Find every line below where the string "Beliebtes" shows up, and copy those lines.

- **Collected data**
☆ ☆ ☆ ☆ ☆

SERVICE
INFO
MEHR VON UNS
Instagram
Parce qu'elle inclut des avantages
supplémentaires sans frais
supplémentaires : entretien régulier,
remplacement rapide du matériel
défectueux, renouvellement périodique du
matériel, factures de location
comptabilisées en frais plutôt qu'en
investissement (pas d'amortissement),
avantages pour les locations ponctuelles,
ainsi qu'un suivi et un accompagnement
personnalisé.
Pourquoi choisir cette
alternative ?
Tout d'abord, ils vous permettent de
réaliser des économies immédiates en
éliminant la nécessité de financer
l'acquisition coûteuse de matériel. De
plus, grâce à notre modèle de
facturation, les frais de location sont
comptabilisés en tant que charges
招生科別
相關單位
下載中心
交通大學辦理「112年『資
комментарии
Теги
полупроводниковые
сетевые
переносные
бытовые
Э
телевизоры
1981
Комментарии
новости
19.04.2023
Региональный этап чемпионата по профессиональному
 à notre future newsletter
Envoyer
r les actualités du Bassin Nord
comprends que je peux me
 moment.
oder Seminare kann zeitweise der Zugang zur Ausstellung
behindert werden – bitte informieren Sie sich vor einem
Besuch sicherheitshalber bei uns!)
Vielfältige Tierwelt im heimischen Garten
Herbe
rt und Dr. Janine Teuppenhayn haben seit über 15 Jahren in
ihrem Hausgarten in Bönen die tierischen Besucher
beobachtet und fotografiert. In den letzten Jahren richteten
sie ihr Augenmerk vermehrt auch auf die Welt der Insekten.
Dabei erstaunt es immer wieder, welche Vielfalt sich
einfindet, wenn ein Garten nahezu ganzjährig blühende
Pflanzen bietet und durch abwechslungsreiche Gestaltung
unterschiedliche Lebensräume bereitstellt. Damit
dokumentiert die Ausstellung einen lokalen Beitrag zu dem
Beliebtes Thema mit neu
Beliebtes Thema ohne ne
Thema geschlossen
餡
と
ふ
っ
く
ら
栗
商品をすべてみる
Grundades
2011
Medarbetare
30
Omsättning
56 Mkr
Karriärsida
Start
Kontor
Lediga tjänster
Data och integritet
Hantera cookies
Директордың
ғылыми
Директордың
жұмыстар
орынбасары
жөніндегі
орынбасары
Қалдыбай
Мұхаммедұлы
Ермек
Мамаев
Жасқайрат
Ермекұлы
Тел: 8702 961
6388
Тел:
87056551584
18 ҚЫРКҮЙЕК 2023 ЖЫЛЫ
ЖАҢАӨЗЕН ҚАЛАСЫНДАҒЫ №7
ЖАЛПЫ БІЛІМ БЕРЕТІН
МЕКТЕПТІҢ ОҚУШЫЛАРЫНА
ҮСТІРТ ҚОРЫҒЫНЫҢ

☆ ☆ ☆ ☆ ☆

- **Answer space**
Beliebtes Thema mit neu
Beliebtes Thema ohne ne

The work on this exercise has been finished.